--- WHAT IS EXPECTED ---
Every record that follows should be copied exactly. No picture belongs in the copy.
#### INPUT MATERIAL ####
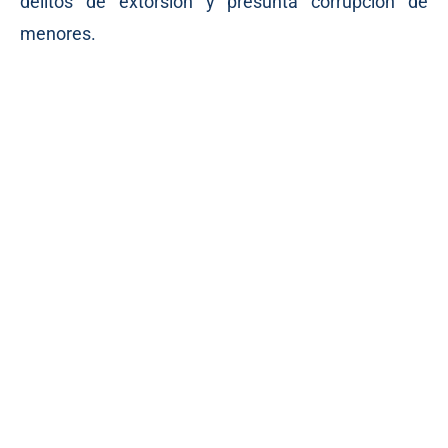
delitos de extorsión y presunta corrupción de
menores.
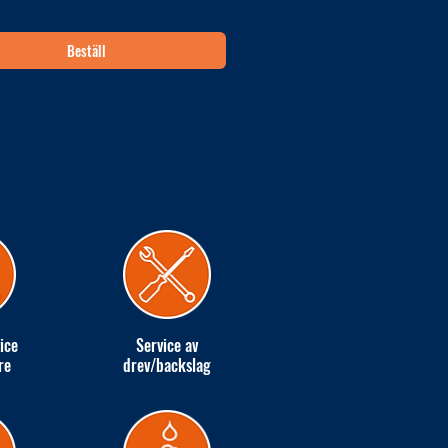
Beställ
ice
Service av
re
drev/backslag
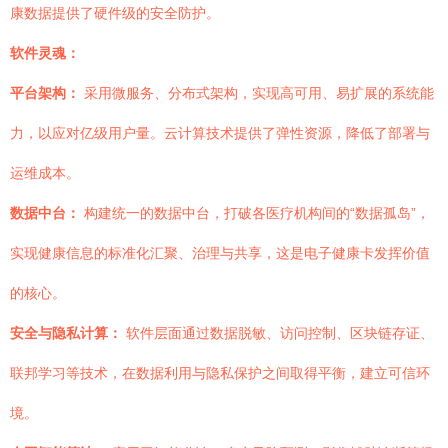
康数据提供了硬件级的安全防护。
软件灵魂：
平台架构：
采用微服务、分布式架构，实现高可用、易扩展的系统能
力，以应对亿级用户量。云计算技术提供了弹性资源，降低了部署与
运维成本。
数据中台：
构建统一的数据中台，打破各医疗机构间的“数据孤岛”，
实现健康信息的标准化汇聚、治理与共享，这是电子健康卡发挥价值
的核心。
安全与隐私计算：
软件层面通过数据脱敏、访问控制、区块链存证、
联邦学习等技术，在数据利用与隐私保护之间取得平衡，建立可信环
境。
####
--- EXERCISE ANSWER ---
delitos de extorsión y presunta corrupción de
menores.
Beställ
ice
Service av
re
drev/backslag
康数据提供了硬件级的安全防护。
软件灵魂：
平台架构：
采用微服务、分布式架构，实现高可用、易扩展的系统能
力，以应对亿级用户量。云计算技术提供了弹性资源，降低了部署与
运维成本。
数据中台：
构建统一的数据中台，打破各医疗机构间的“数据孤岛”，
实现健康信息的标准化汇聚、治理与共享，这是电子健康卡发挥价值
的核心。
安全与隐私计算：
软件层面通过数据脱敏、访问控制、区块链存证、
联邦学习等技术，在数据利用与隐私保护之间取得平衡，建立可信环
境。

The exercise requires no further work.